35:14 - There, we can check, hey, a lot of time is also being spent trying to match the regex. Which is something that you will expect. One of the caveats of using this tracing profiler is that, as you can see, here we’re seeing our function but we’re also seeing a lot of functions that correspond to built-ins. So like, functions that are third party functions from the libraries. And as you start building more and more complex code, This is gonna be much harder. So here is another piece of Python code that, don’t read through it, what it’s doing is just grabbing the course website and then it’s printing all the…

35:58 - It’s parsing it, and then it’s printing all the hyperlinks that it has found. So there are like these two operations: going there, grabbing a website, and then parsing it, printing the links. And we might want to get a sense of how those two operations compare to each other. If we just try to execute the cProfiler here and we’re gonna do the same, this is not gonna print anything. I’m using a tool we haven’t seen so far, but I think it’s pretty nice.

36:25 - It’s “TAC”, which is the opposite of “CAT”, and it is going to reverse the output so I don’t have to go up and look. So we do this and… Hey, we get some interesting output. we’re spending a bunch of time in this built-in method socket_getaddr_info and like in _imp_create_dynamic and method_connect and posix_stat… nothing in my code is directly calling these functions so I don’t really know what is the split between the operation of making a web request and parsing the output of that web request. So, for that, we can use a different type of profiler which is a line profiler. And the line profiler is just going to present the same results but in a more human-readable way, which is just, for this line of code, this is the amount of time things took.
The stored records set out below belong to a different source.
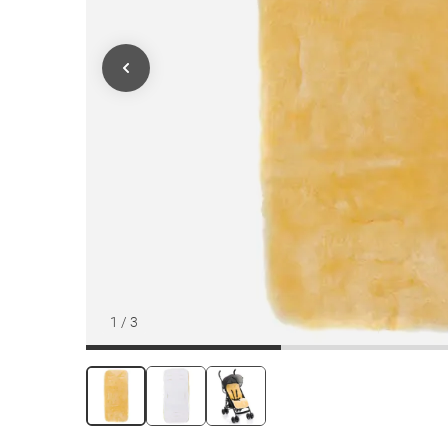
1
/
3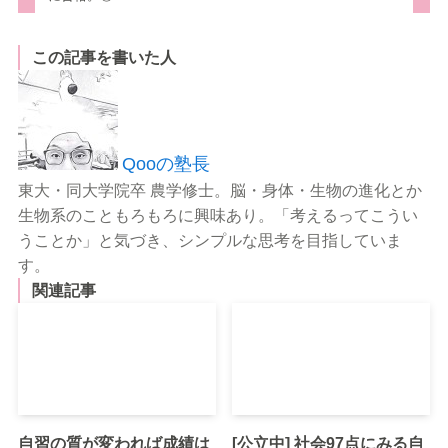
この記事を書いた人
Qooの塾長
東大・同大学院卒 農学修士。脳・身体・生物の進化とか
生物系のこともろもろに興味あり。「考えるってこうい
うことか」と気づき、シンプルな思考を目指していま
す。
関連記事
自習の質が変われば成績は
[公立中] 社会97点にみる自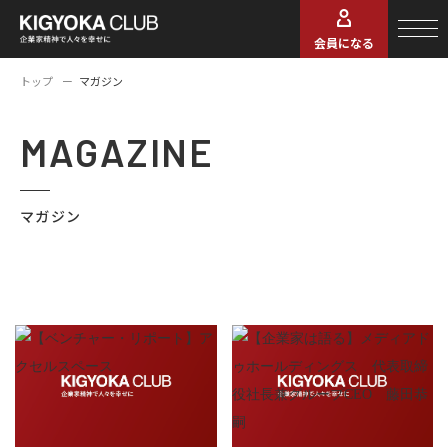
会員になる
トップ
マガジン
MAGAZINE
マガジン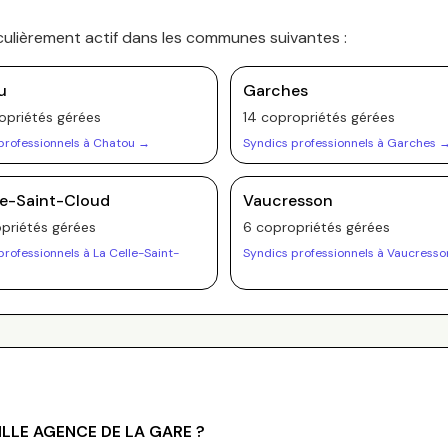
culièrement actif dans les communes suivantes :
u
Garches
opriété
s
gérée
s
14
copropriété
s
gérée
s
professionnels à
Chatou
→
Syndics professionnels à
Garches
le-Saint-Cloud
Vaucresson
priété
s
gérée
s
6
copropriété
s
gérée
s
professionnels à
La Celle-Saint-
Syndics professionnels à
Vaucresso
LLE AGENCE DE LA GARE
?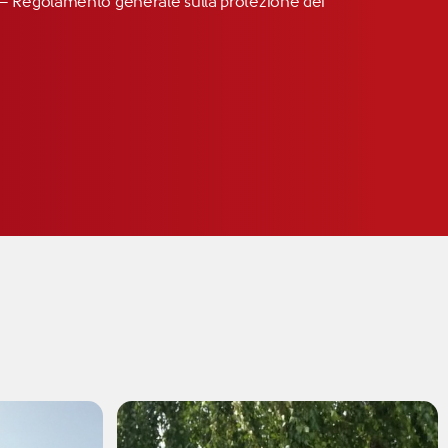
R” – Regolamento generale sulla protezione dei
37:24 - So it knows it has to do that, we have to add a decorator to the Python function, we do that. And as we do that, we now get slightly cropped output, but the main idea, we can look at the percentage of time and we can see that making this request, get operation, took 88% of the time, whereas parsing the response took only 10.9% of the time. This can be really informative and a lot of different programming languages will support this type of a line profiling. Sometimes, you might not care about CPU. Maybe you care about the memory or like some other resource. Similarly, there are memory profilers: in Python there is “memory_profiler”, for C you will have “Valgrind”.

So here is a fairly simple example, 38:21 - we just create this list with a million elements. That’s going to consume like megabytes of space and we do the same, creating another one with 20 million elements. To check, what was the memory allocation? How it’s gonna happen, what’s the consumption? We can go through one memory profiler and we execute it, and it’s telling us the total memory usage and the increments. And we can see that we have some overhead, because this is an interpreted language and when we create this million, this list with a million entries, we’re gonna need this many megabytes of information. Then we were getting another 150 megabytes.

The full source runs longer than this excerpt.